**Directions for this task:** A word-for-word copy of the data, pictures excluded, is what this task asks for.

........

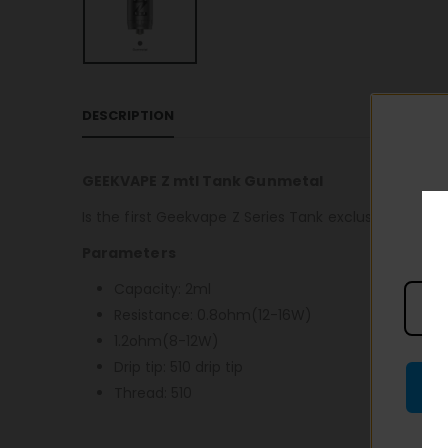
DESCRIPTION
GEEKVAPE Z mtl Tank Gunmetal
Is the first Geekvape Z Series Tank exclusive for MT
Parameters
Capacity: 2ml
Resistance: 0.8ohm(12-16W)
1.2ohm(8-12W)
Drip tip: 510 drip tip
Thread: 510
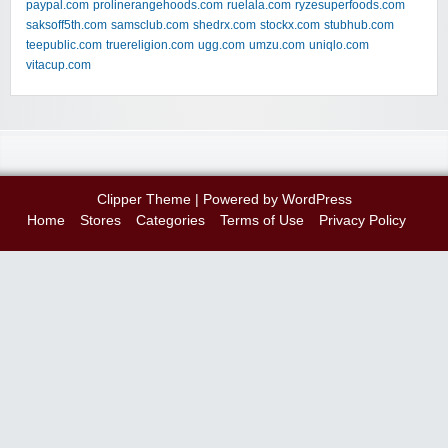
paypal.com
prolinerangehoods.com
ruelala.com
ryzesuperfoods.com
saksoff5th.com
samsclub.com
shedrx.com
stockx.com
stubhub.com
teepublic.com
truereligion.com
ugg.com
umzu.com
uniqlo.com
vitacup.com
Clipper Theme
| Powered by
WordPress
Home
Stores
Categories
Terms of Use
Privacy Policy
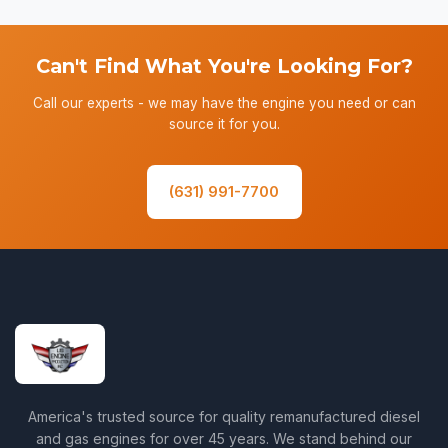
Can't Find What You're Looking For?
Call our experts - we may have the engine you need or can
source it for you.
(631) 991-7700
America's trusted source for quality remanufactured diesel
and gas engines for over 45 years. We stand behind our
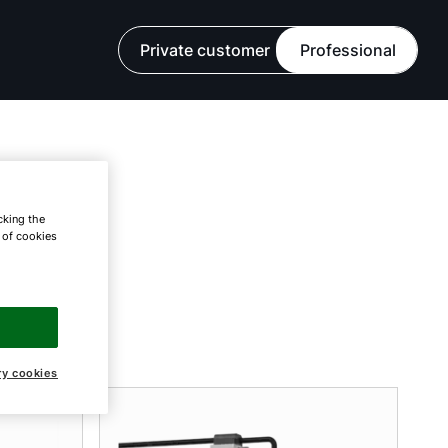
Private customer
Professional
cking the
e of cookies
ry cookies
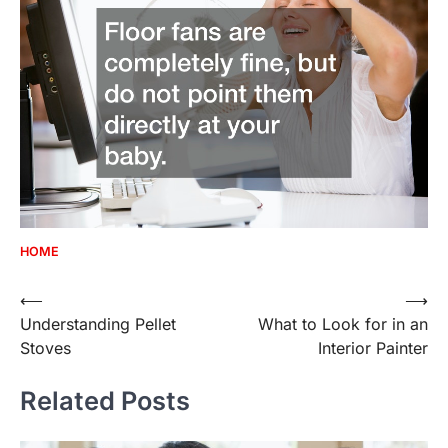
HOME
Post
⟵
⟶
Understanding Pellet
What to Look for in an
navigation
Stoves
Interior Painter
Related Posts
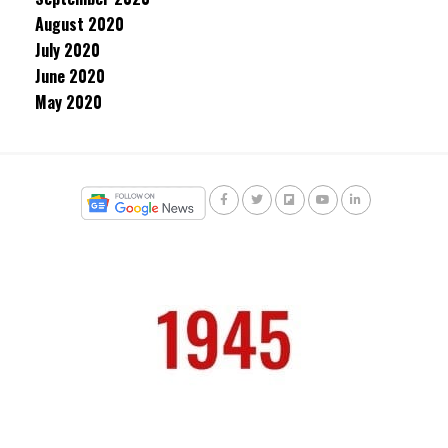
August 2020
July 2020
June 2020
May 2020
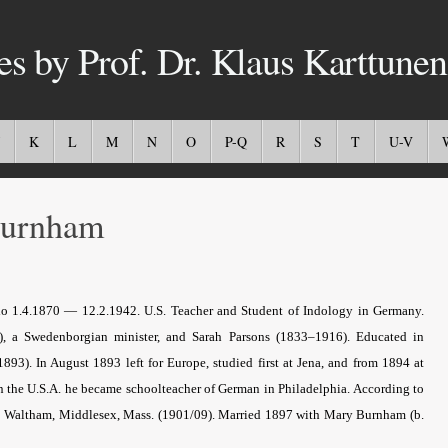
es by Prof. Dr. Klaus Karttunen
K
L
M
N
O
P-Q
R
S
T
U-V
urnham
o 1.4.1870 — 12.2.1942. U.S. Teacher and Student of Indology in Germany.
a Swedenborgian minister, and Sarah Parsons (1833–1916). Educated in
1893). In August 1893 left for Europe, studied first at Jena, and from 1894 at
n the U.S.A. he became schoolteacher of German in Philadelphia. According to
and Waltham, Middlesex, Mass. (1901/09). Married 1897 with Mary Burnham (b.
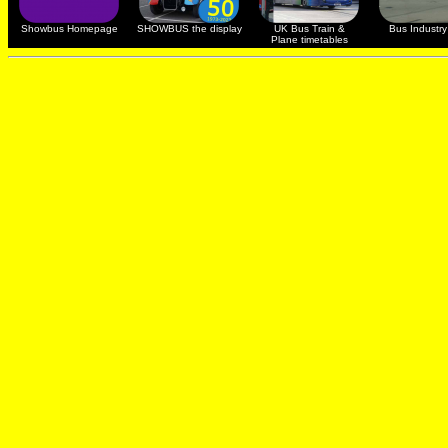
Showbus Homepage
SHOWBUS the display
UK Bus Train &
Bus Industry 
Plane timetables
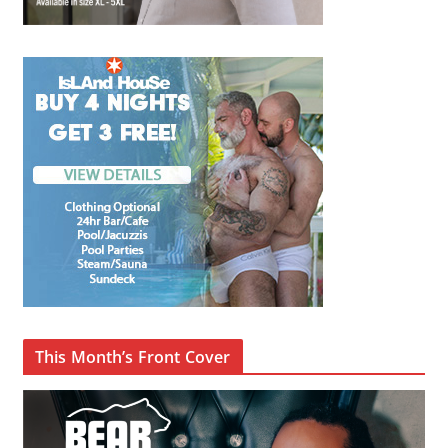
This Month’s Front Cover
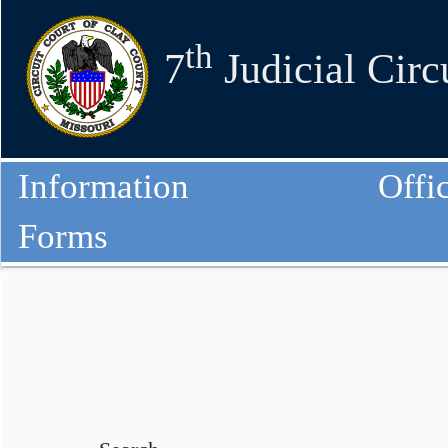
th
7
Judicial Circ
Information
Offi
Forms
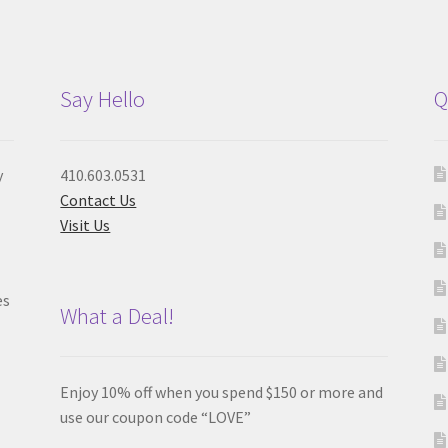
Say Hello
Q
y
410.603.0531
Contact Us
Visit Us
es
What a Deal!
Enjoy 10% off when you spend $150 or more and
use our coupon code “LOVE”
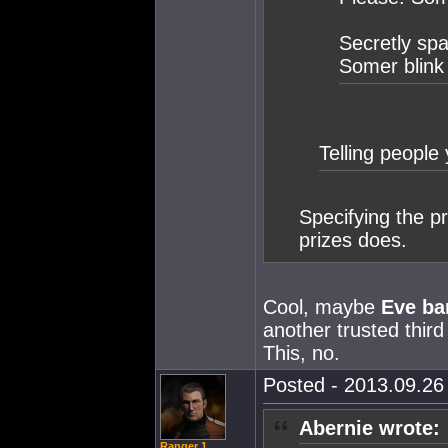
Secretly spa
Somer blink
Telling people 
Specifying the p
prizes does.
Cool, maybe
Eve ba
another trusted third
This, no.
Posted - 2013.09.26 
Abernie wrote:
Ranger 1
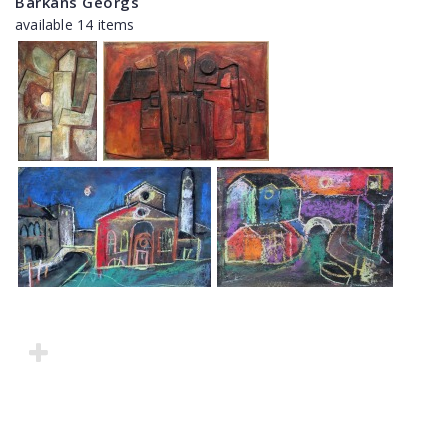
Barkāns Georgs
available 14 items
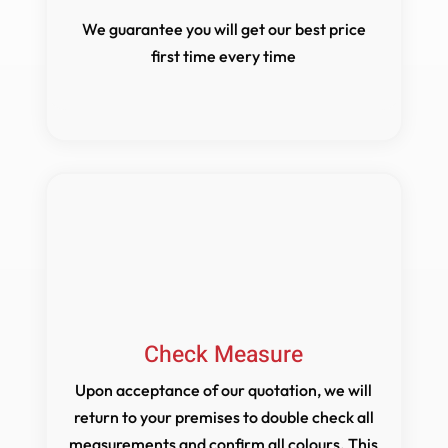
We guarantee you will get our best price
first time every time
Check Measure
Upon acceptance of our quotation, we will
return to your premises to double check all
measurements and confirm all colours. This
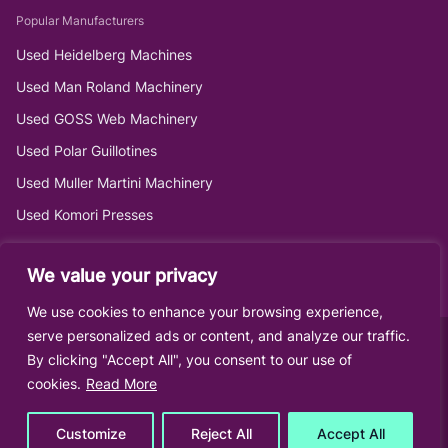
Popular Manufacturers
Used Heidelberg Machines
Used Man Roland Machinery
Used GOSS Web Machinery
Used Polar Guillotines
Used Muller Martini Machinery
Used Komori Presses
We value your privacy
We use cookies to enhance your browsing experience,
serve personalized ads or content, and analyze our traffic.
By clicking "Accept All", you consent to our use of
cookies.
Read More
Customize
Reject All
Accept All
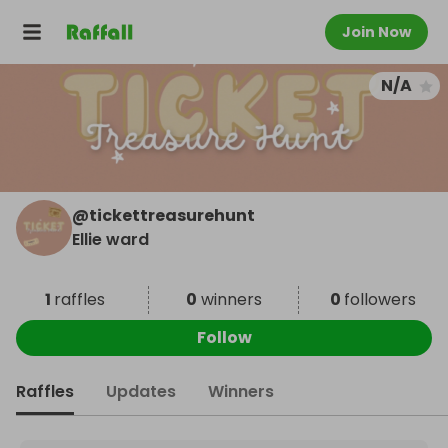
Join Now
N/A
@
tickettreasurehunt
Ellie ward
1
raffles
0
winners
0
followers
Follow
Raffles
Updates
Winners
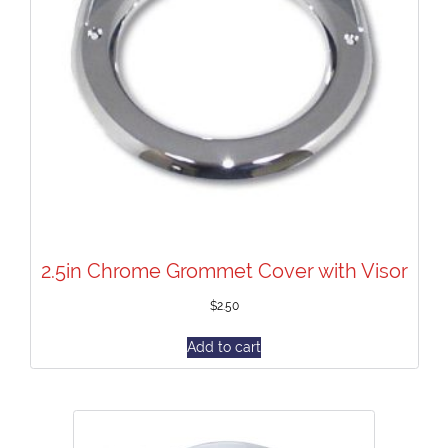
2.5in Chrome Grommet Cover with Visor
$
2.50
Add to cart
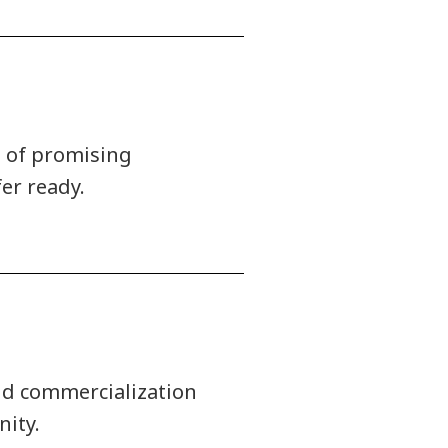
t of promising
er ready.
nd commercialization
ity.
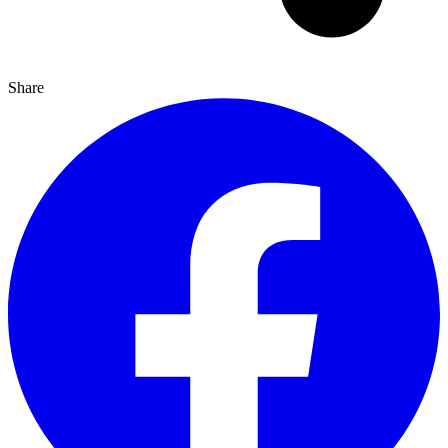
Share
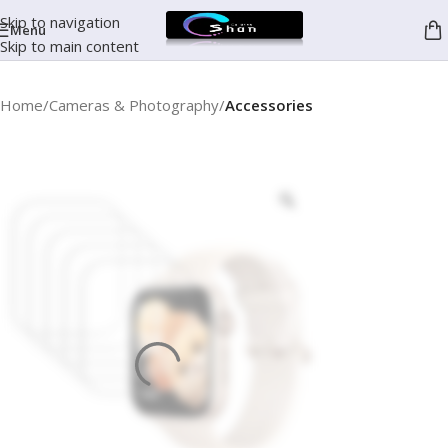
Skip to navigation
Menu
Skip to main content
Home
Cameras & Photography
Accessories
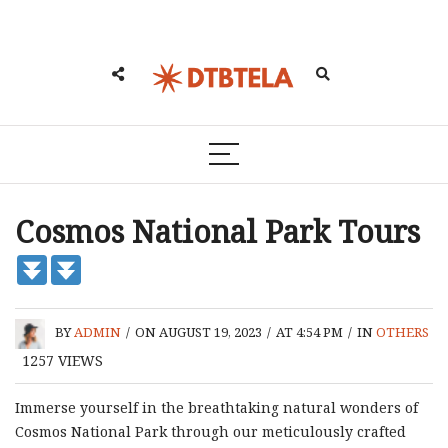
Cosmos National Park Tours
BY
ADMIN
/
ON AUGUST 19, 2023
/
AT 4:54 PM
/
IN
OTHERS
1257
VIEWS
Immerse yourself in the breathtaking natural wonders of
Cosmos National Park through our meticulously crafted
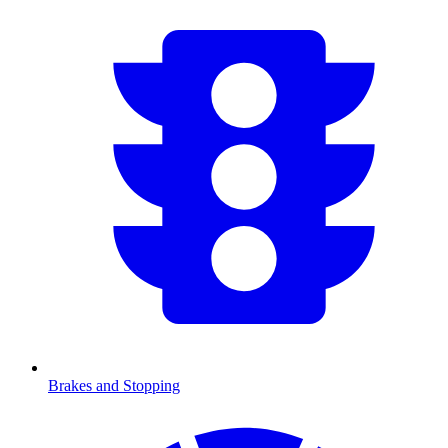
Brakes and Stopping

........

**Exercise solution:**
DESCRIPTION
GEEKVAPE Z mtl Tank Gunmetal
Is the first Geekvape Z Series Tank exclusive for MT
Parameters
Capacity: 2ml
Resistance: 0.8ohm(12-16W)
1.2ohm(8-12W)
Drip tip: 510 drip tip
Thread: 510
paypal.com
prolinerangehoods.com
ruelala.com
ryzesuperfoods.com
saksoff5th.com
samsclub.com
shedrx.com
stockx.com
stubhub.com
teepublic.com
truereligion.com
ugg.com
umzu.com
uniqlo.com
vitacup.com
Clipper Theme
| Powered by
WordPress
Home
Stores
Categories
Terms of Use
Privacy Policy
Can't Find What You're Looking For?
Call our experts - we may have the engine you need or can
source it for you.
(631) 991-7700
America's trusted source for quality remanufactured diesel
and gas engines for over 45 years. We stand behind our
Private customer
Professional
cking the
e of cookies
ry cookies
HOME
Post
⟵
⟶
Understanding Pellet
What to Look for in an
navigation
Stoves
Interior Painter
Related Posts
August 2020
July 2020
June 2020
May 2020
es by Prof. Dr. Klaus Karttunen
K
L
M
N
O
P-Q
R
S
T
U-V
urnham
o 1.4.1870 — 12.2.1942. U.S. Teacher and Student of Indology in Germany.
a Swedenborgian minister, and Sarah Parsons (1833–1916). Educated in
1893). In August 1893 left for Europe, studied first at Jena, and from 1894 at
n the U.S.A. he became schoolteacher of German in Philadelphia. According to
and Waltham, Middlesex, Mass. (1901/09). Married 1897 with Mary Burnham (b.
Showbus Homepage
SHOWBUS the display
UK Bus Train &
Bus Industry 
Plane timetables
This Month’s Front Cover
th
7
Judicial Circ
Information
Offi
Forms
Say Hello
Q
y
410.603.0531
Contact Us
Visit Us
es
What a Deal!
Enjoy 10% off when you spend $150 or more and
use our coupon code “LOVE”
Secretly spa
Somer blink
Telling people 
Specifying the p
prizes does.
Cool, maybe
Eve ba
another trusted third
This, no.
Posted - 2013.09.26 
Abernie wrote:
Ranger 1
Barkāns Georgs
available 14 items
We guarantee you will get our best price
first time every time
Check Measure
Upon acceptance of our quotation, we will
return to your premises to double check all
measurements and confirm all colours. This
Popular Manufacturers
Used Heidelberg Machines
Used Man Roland Machinery
Used GOSS Web Machinery
Used Polar Guillotines
Used Muller Martini Machinery
Used Komori Presses
We value your privacy
We use cookies to enhance your browsing experience,
serve personalized ads or content, and analyze our traffic.
By clicking "Accept All", you consent to our use of
cookies.
Read More
Customize
Reject All
Accept All
Join Now
N/A
@
tickettreasurehunt
Ellie ward
1
raffles
0
winners
0
followers
Follow
Raffles
Updates
Winners
2.5in Chrome Grommet Cover with Visor
$
2.50
Add to cart
t of promising
er ready.
nd commercialization
ity.
Share
Skip to navigation
Menu
Skip to main content
Home
Cameras & Photography
Accessories
Cosmos National Park Tours
BY
ADMIN
/
ON AUGUST 19, 2023
/
AT 4:54 PM
/
IN
OTHERS
1257
VIEWS
Immerse yourself in the breathtaking natural wonders of
Cosmos National Park through our meticulously crafted
Brakes and Stopping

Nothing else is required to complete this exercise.